= Beginning of Section =

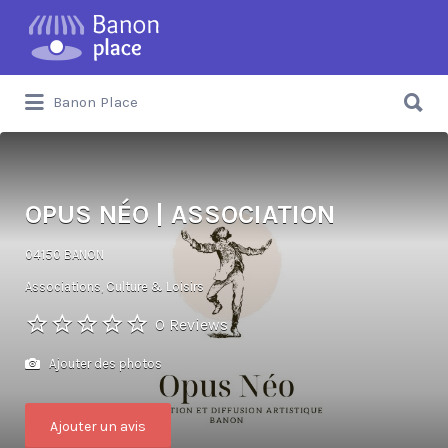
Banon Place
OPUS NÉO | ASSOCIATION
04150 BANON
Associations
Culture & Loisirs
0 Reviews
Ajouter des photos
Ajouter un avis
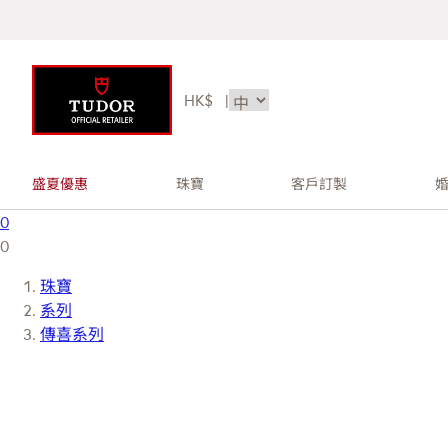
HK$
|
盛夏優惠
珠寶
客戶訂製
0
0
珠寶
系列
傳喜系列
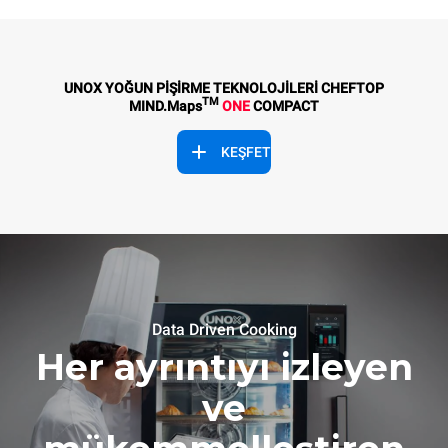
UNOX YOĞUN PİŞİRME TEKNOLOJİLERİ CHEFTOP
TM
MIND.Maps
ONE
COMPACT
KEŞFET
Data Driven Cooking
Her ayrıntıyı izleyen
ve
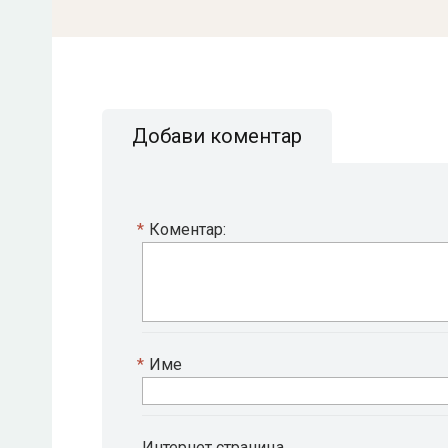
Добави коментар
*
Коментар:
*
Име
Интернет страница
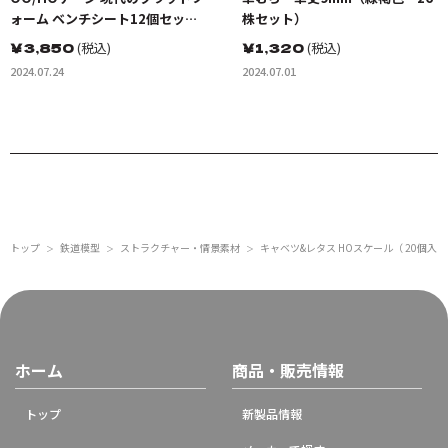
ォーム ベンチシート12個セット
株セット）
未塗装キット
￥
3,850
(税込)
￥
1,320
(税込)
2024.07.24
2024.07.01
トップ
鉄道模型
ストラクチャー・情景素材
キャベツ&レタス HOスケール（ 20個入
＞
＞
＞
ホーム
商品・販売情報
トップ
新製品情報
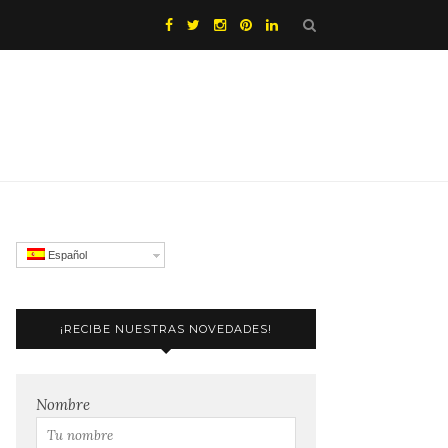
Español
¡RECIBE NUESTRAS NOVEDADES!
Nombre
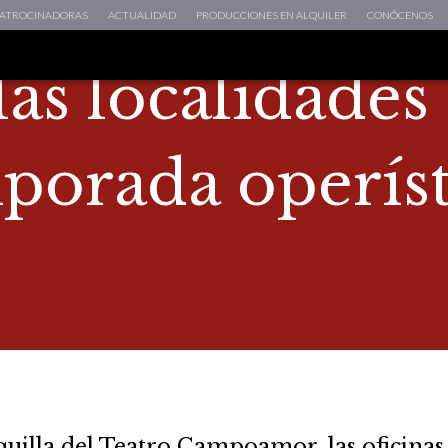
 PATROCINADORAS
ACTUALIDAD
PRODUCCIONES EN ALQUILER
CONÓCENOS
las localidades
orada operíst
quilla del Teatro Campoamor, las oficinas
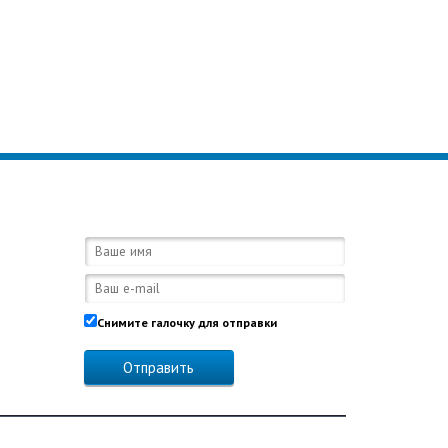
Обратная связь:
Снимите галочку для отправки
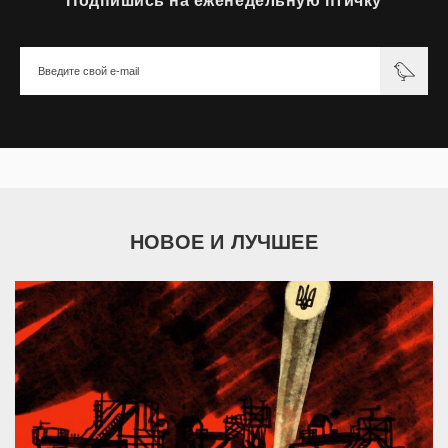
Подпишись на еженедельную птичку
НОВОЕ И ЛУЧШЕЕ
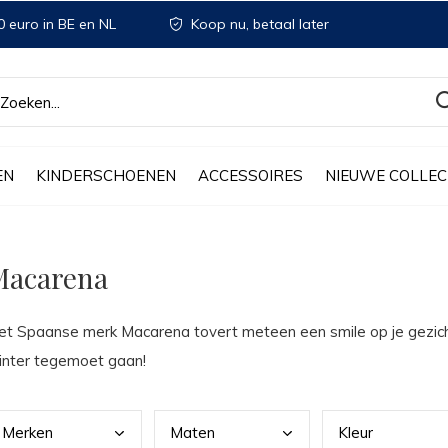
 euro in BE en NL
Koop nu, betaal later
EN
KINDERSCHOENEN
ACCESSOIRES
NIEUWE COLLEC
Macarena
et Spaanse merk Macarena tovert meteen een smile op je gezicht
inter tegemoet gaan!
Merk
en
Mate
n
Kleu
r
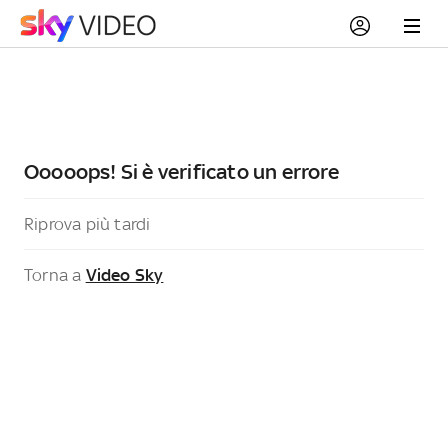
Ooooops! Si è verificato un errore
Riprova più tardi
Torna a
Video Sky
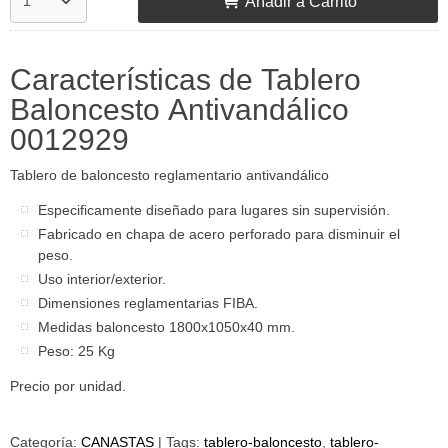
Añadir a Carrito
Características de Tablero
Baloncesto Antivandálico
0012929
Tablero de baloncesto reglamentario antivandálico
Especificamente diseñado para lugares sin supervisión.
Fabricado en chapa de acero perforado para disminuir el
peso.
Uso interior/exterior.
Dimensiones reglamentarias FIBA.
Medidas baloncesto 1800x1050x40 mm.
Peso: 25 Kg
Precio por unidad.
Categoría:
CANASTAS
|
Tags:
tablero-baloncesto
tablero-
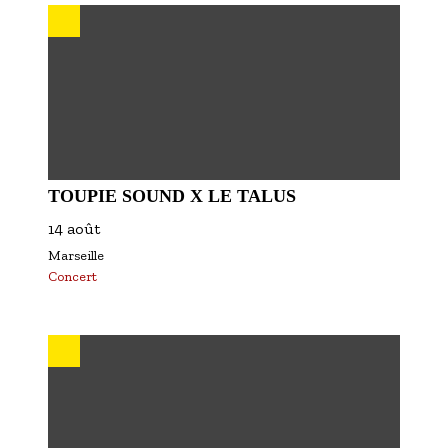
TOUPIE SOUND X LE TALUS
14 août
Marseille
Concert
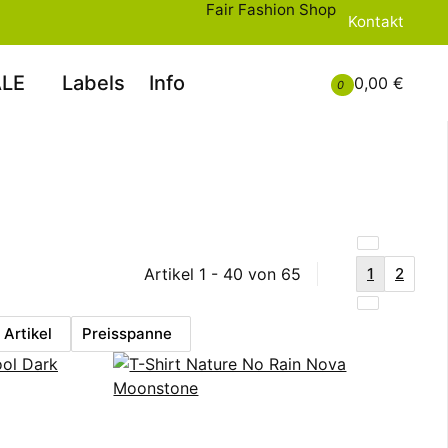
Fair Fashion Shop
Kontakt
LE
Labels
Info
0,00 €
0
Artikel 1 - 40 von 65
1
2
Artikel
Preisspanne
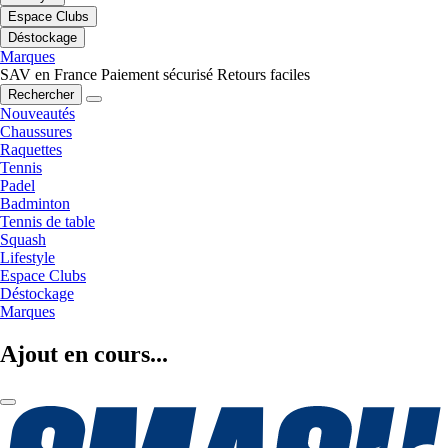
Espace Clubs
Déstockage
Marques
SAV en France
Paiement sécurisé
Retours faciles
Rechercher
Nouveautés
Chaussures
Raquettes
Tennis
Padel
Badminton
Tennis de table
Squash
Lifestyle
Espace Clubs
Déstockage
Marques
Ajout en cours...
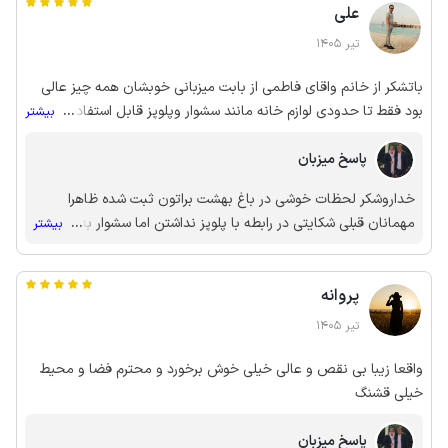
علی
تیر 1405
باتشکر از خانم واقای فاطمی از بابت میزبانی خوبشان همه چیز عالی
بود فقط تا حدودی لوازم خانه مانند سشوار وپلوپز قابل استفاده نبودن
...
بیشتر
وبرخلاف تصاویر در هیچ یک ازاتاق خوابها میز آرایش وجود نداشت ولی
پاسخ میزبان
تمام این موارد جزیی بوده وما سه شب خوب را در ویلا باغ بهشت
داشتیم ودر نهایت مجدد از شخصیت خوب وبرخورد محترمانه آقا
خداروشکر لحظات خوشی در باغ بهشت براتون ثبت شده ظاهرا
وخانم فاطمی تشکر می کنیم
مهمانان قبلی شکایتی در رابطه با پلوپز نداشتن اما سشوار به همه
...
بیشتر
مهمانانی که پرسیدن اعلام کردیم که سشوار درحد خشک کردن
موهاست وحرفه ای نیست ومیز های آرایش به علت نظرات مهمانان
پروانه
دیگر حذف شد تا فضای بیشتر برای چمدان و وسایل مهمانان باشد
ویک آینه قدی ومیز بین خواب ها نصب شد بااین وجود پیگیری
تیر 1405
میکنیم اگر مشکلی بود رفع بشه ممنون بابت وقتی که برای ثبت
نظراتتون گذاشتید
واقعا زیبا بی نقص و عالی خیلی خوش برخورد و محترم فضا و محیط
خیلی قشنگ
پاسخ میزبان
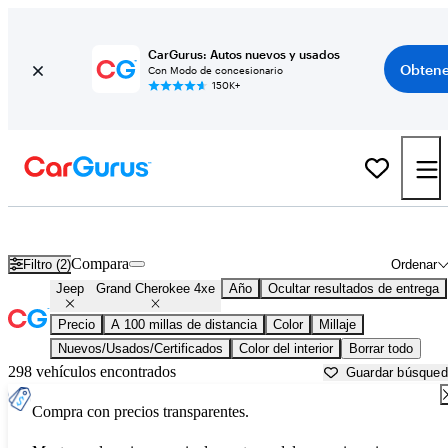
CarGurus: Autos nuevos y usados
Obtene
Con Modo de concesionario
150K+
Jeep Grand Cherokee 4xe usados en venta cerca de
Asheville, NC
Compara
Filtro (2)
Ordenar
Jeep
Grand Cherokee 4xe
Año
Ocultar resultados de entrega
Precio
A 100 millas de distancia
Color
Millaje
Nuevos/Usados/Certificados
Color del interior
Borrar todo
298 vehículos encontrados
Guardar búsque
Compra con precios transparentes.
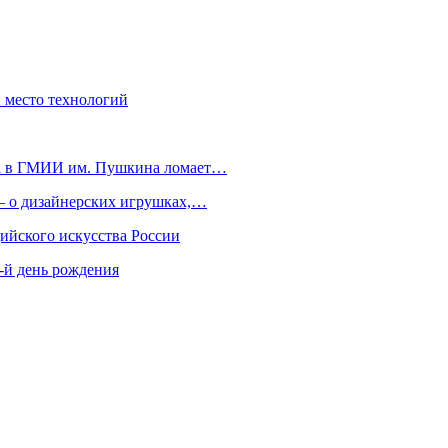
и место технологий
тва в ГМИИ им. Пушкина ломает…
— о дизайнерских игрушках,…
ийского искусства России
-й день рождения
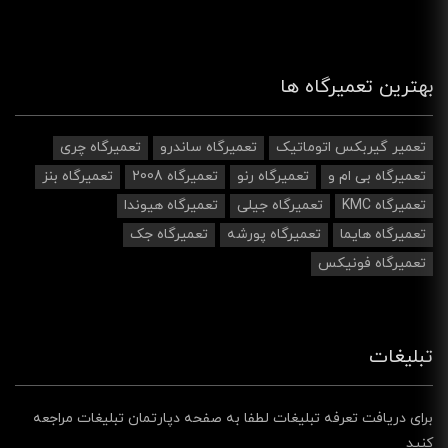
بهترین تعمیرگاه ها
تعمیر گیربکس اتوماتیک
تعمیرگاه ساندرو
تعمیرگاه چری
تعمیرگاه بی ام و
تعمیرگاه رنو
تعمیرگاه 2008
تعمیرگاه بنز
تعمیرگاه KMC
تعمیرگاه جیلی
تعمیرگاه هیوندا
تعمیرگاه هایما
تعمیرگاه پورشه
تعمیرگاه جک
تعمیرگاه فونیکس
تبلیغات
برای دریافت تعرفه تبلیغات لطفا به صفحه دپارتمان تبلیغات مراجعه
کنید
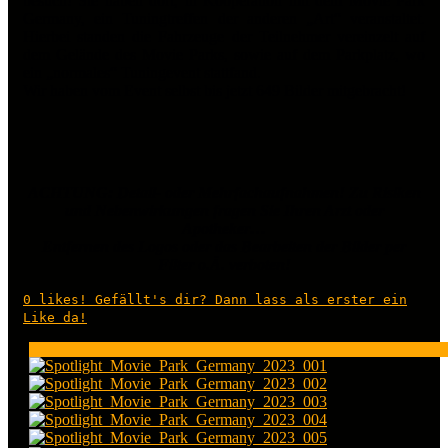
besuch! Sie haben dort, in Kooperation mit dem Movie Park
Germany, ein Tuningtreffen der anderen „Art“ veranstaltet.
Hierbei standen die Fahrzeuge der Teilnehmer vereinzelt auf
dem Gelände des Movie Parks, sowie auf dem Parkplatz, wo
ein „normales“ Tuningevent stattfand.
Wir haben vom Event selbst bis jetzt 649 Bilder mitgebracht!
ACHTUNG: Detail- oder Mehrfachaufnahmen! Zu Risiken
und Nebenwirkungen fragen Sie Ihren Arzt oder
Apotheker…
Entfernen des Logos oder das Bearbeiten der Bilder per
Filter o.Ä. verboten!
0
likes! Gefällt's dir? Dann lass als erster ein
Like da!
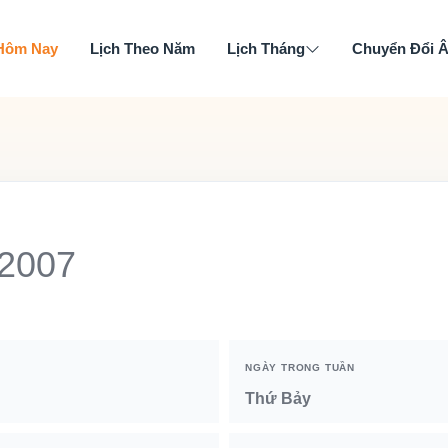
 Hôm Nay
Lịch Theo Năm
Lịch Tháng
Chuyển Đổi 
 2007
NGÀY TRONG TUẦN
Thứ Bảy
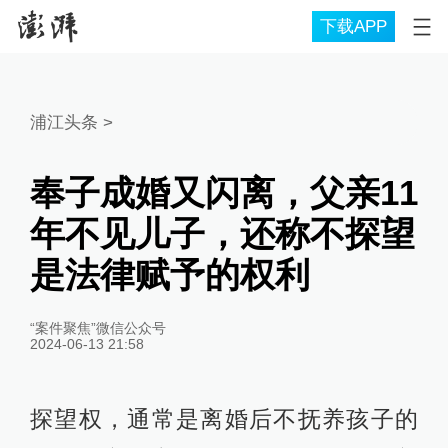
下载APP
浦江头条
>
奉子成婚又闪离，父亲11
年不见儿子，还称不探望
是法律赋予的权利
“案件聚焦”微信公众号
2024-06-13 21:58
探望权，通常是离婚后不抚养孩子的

= End of Section =

- [Problem] Once the pictures are set aside, repeat each entry exactly as it stands.

- [Exercise response]
Banon Place
OPUS NÉO | ASSOCIATION
04150 BANON
Associations
Culture & Loisirs
0 Reviews
Ajouter des photos
Ajouter un avis
HK$
|
盛夏優惠
珠寶
客戶訂製
0
0
珠寶
系列
傳喜系列
UNOX YOĞUN PİŞİRME TEKNOLOJİLERİ CHEFTOP
TM
MIND.Maps
ONE
COMPACT
KEŞFET
Data Driven Cooking
Her ayrıntıyı izleyen
ve
Добави коментар
*
Коментар:
*
Име
Интернет страница
ォーム ベンチシート12個セット
株セット）
未塗装キット
￥
3,850
(税込)
￥
1,320
(税込)
2024.07.24
2024.07.01
トップ
鉄道模型
ストラクチャー・情景素材
キャベツ&レタス HOスケール（ 20個入
＞
＞
＞
ホーム
商品・販売情報
トップ
新製品情報
Español
¡RECIBE NUESTRAS NOVEDADES!
Nombre
 PATROCINADORAS
ACTUALIDAD
PRODUCCIONES EN ALQUILER
CONÓCENOS
las localidades
orada operíst
quilla del Teatro Campoamor, las oficinas
Обратная связь:
Снимите галочку для отправки
Подпишись на еженедельную птичку
НОВОЕ И ЛУЧШЕЕ
 euro in BE en NL
Koop nu, betaal later
EN
KINDERSCHOENEN
ACCESSOIRES
NIEUWE COLLEC
Macarena
et Spaanse merk Macarena tovert meteen een smile op je gezicht
inter tegemoet gaan!
Merk
en
Mate
n
Kleu
r
Ooooops! Si è verificato un errore
Riprova più tardi
Torna a
Video Sky
Añadir a Carrito
Características de Tablero
Baloncesto Antivandálico
0012929
Tablero de baloncesto reglamentario antivandálico
Especificamente diseñado para lugares sin supervisión.
Fabricado en chapa de acero perforado para disminuir el
peso.
Uso interior/exterior.
Dimensiones reglamentarias FIBA.
Medidas baloncesto 1800x1050x40 mm.
Peso: 25 Kg
Precio por unidad.
Categoría:
CANASTAS
|
Tags:
tablero-baloncesto
tablero-
TOUPIE SOUND X LE TALUS
14 août
Marseille
Concert
Fair Fashion Shop
Kontakt
LE
Labels
Info
0,00 €
0
Artikel 1 - 40 von 65
1
2
Artikel
Preisspanne
Espace Clubs
Déstockage
Marques
SAV en France
Paiement sécurisé
Retours faciles
Rechercher
Nouveautés
Chaussures
Raquettes
Tennis
Padel
Badminton
Tennis de table
Squash
Lifestyle
Espace Clubs
Déstockage
Marques
Ajout en cours...
علی
تیر 1405
باتشکر از خانم واقای فاطمی از بابت میزبانی خوبشان همه چیز عالی
بود فقط تا حدودی لوازم خانه مانند سشوار وپلوپز قابل استفاده نبودن
...
بیشتر
وبرخلاف تصاویر در هیچ یک ازاتاق خوابها میز آرایش وجود نداشت ولی
پاسخ میزبان
تمام این موارد جزیی بوده وما سه شب خوب را در ویلا باغ بهشت
داشتیم ودر نهایت مجدد از شخصیت خوب وبرخورد محترمانه آقا
خداروشکر لحظات خوشی در باغ بهشت براتون ثبت شده ظاهرا
وخانم فاطمی تشکر می کنیم
مهمانان قبلی شکایتی در رابطه با پلوپز نداشتن اما سشوار به همه
...
بیشتر
مهمانانی که پرسیدن اعلام کردیم که سشوار درحد خشک کردن
موهاست وحرفه ای نیست ومیز های آرایش به علت نظرات مهمانان
پروانه
دیگر حذف شد تا فضای بیشتر برای چمدان و وسایل مهمانان باشد
ویک آینه قدی ومیز بین خواب ها نصب شد بااین وجود پیگیری
تیر 1405
میکنیم اگر مشکلی بود رفع بشه ممنون بابت وقتی که برای ثبت
نظراتتون گذاشتید
واقعا زیبا بی نقص و عالی خیلی خوش برخورد و محترم فضا و محیط
خیلی قشنگ
پاسخ میزبان
CarGurus: Autos nuevos y usados
Obtene
Con Modo de concesionario
150K+
Jeep Grand Cherokee 4xe usados en venta cerca de
Asheville, NC
Compara
Filtro (2)
Ordenar
Jeep
Grand Cherokee 4xe
Año
Ocultar resultados de entrega
Precio
A 100 millas de distancia
Color
Millaje
Nuevos/Usados/Certificados
Color del interior
Borrar todo
298 vehículos encontrados
Guardar búsque
Compra con precios transparentes.
и место технологий
тва в ГМИИ им. Пушкина ломает…
— о дизайнерских игрушках,…
ийского искусства России
-й день рождения
بهترین تعمیرگاه ها
تعمیر گیربکس اتوماتیک
تعمیرگاه ساندرو
تعمیرگاه چری
تعمیرگاه بی ام و
تعمیرگاه رنو
تعمیرگاه 2008
تعمیرگاه بنز
تعمیرگاه KMC
تعمیرگاه جیلی
تعمیرگاه هیوندا
تعمیرگاه هایما
تعمیرگاه پورشه
تعمیرگاه جک
تعمیرگاه فونیکس
تبلیغات
برای دریافت تعرفه تبلیغات لطفا به صفحه دپارتمان تبلیغات مراجعه
کنید
besuch! Sie haben dort, in Kooperation mit dem Movie Park
Germany, ein Tuningtreffen der anderen „Art“ veranstaltet.
Hierbei standen die Fahrzeuge der Teilnehmer vereinzelt auf
dem Gelände des Movie Parks, sowie auf dem Parkplatz, wo
ein „normales“ Tuningevent stattfand.
Wir haben vom Event selbst bis jetzt 649 Bilder mitgebracht!
ACHTUNG: Detail- oder Mehrfachaufnahmen! Zu Risiken
und Nebenwirkungen fragen Sie Ihren Arzt oder
Apotheker…
Entfernen des Logos oder das Bearbeiten der Bilder per
Filter o.Ä. verboten!
0
likes! Gefällt's dir? Dann lass als erster ein
Like da!
 Hôm Nay
Lịch Theo Năm
Lịch Tháng
Chuyển Đổi 
 2007
NGÀY TRONG TUẦN
Thứ Bảy
下载APP
浦江头条
>
奉子成婚又闪离，父亲11
年不见儿子，还称不探望
是法律赋予的权利
“案件聚焦”微信公众号
2024-06-13 21:58
探望权，通常是离婚后不抚养孩子的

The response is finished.